Reports E&E’s Phil Taylor:
If Obama designates any monuments in Utah — a controversial move — Bears Ears appears to have the inside track. Such a designation could face less political blowback given that the Bears Ears area is believed to be less coveted by energy companies and already enjoys significant administrative protections. In addition, designating a landscape-scale monument dedicated primarily to preserving tribal vales would diversify Obama’s conservation portfolio.
Bishop and Chaffetz want that option off the table. They’re eyeing language in their bill that would exempt the lands from the Antiquities Act, a move conservationists have pledged to oppose.
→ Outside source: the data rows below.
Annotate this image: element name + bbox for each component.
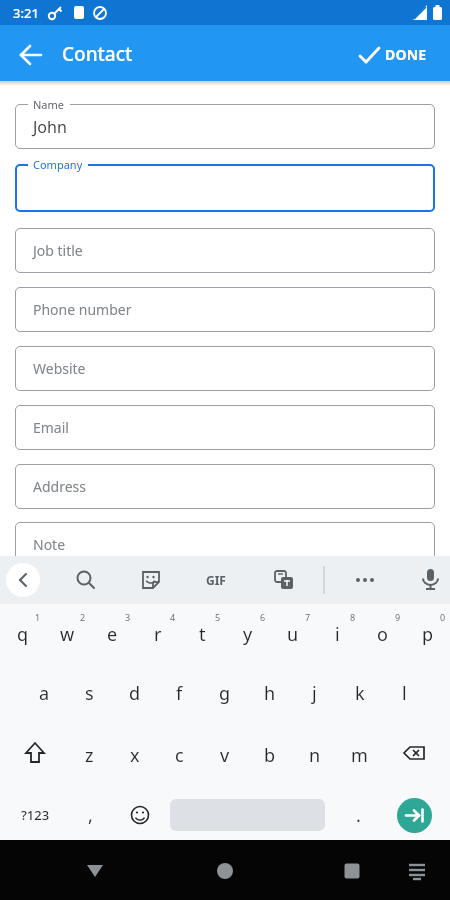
button[interactable]: [13, 37, 49, 73]
staticText: 4: [170, 611, 176, 623]
staticText: DONE: [385, 45, 427, 64]
button[interactable]: w: [45, 605, 90, 663]
button[interactable]: [118, 786, 163, 844]
staticText: Company: [33, 157, 83, 172]
staticText: 3: [125, 611, 131, 623]
button[interactable]: DONE: [350, 35, 440, 73]
button[interactable]: GIF: [196, 560, 236, 600]
button[interactable]: Phone number: [15, 287, 435, 332]
button[interactable]: [66, 560, 106, 600]
button[interactable]: f: [157, 664, 202, 722]
staticText: 6: [260, 611, 266, 623]
staticText: b: [264, 743, 276, 768]
button[interactable]: r: [135, 605, 180, 663]
button[interactable]: [6, 563, 40, 597]
staticText: 5: [215, 611, 221, 623]
staticText: p: [422, 622, 434, 647]
staticText: e: [107, 622, 118, 647]
button[interactable]: n: [292, 726, 337, 784]
staticText: Name: [33, 97, 65, 112]
button[interactable]: l: [382, 664, 427, 722]
button[interactable]: [205, 850, 245, 890]
staticText: Phone number: [33, 300, 132, 319]
staticText: l: [402, 681, 407, 706]
button[interactable]: [390, 726, 440, 784]
button[interactable]: ?123: [10, 786, 60, 844]
staticText: w: [60, 622, 75, 647]
button[interactable]: Address: [15, 464, 435, 509]
staticText: d: [129, 681, 141, 706]
staticText: q: [17, 622, 29, 647]
button[interactable]: d: [112, 664, 157, 722]
staticText: j: [312, 681, 317, 706]
button[interactable]: b: [247, 726, 292, 784]
staticText: k: [355, 681, 365, 706]
button[interactable]: Job title: [15, 228, 435, 273]
button[interactable]: o: [360, 605, 405, 663]
button[interactable]: p: [405, 605, 450, 663]
button[interactable]: i: [315, 605, 360, 663]
staticText: z: [85, 743, 94, 768]
staticText: 7: [305, 611, 311, 623]
staticText: 2: [80, 611, 86, 623]
button[interactable]: [410, 560, 450, 600]
staticText: John: [33, 116, 67, 138]
staticText: ?123: [21, 806, 50, 824]
button[interactable]: a: [22, 664, 67, 722]
button[interactable]: Website: [15, 346, 435, 391]
staticText: 1: [35, 611, 41, 623]
button[interactable]: [345, 560, 385, 600]
staticText: f: [176, 681, 183, 706]
button[interactable]: t: [180, 605, 225, 663]
button[interactable]: [398, 850, 438, 890]
button[interactable]: q: [0, 605, 45, 663]
button[interactable]: k: [337, 664, 382, 722]
button[interactable]: x: [112, 726, 157, 784]
staticText: x: [130, 743, 140, 768]
button[interactable]: h: [247, 664, 292, 722]
button[interactable]: u: [270, 605, 315, 663]
staticText: m: [351, 743, 368, 768]
button[interactable]: ,: [68, 786, 113, 844]
staticText: a: [39, 681, 50, 706]
button[interactable]: [10, 726, 60, 784]
staticText: 0: [440, 611, 446, 623]
staticText: u: [287, 622, 299, 647]
staticText: Email: [33, 418, 69, 437]
button[interactable]: g: [202, 664, 247, 722]
button[interactable]: [264, 560, 304, 600]
button[interactable]: [131, 560, 171, 600]
staticText: 9: [395, 611, 401, 623]
staticText: y: [243, 622, 253, 647]
staticText: Note: [33, 535, 66, 554]
staticText: Contact: [62, 41, 133, 67]
staticText: h: [264, 681, 276, 706]
button[interactable]: v: [202, 726, 247, 784]
staticText: ,: [88, 803, 93, 828]
button[interactable]: [332, 850, 372, 890]
button[interactable]: s: [67, 664, 112, 722]
button[interactable]: c: [157, 726, 202, 784]
button[interactable]: z: [67, 726, 112, 784]
button[interactable]: m: [337, 726, 382, 784]
staticText: Job title: [33, 241, 83, 260]
staticText: Address: [33, 477, 86, 496]
button[interactable]: .: [336, 786, 381, 844]
staticText: g: [219, 681, 231, 706]
button[interactable]: Email: [15, 405, 435, 450]
button[interactable]: j: [292, 664, 337, 722]
staticText: o: [377, 622, 388, 647]
button[interactable]: [75, 850, 115, 890]
button[interactable]: e: [90, 605, 135, 663]
staticText: i: [335, 622, 340, 647]
staticText: .: [356, 803, 361, 828]
staticText: c: [175, 743, 184, 768]
button[interactable]: Note: [15, 522, 435, 567]
button[interactable]: John: [15, 104, 435, 149]
button[interactable]: [15, 164, 435, 212]
staticText: GIF: [206, 572, 226, 588]
staticText: s: [85, 681, 94, 706]
button[interactable]: [397, 798, 432, 833]
button[interactable]: y: [225, 605, 270, 663]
National monuments elicit strong reactions in Utah, whose elected officials slammed President Clinton for designating the 1.7-million-acre Grand Staircase-Escalante National Monument in 1996. Some San Juan residents fear Obama will take a similar path at Cedar Mesa.
“They’re trying for a major land grab,” said Tamy Jaramillo, who owns Yak’s Center Street Café on Highway 191 in Blanding. “By trying to protect it, they’re destroying us.”
Monument backers say designations bring more tourists and raise property values. Just a few blocks south of Yaks is the Blanding Visitor’s Center, where a sign boasts, “Two national monuments, one destination.” Those monuments, relatively small in size, are the Natural Bridges National Monument and Hovenweep National Monument.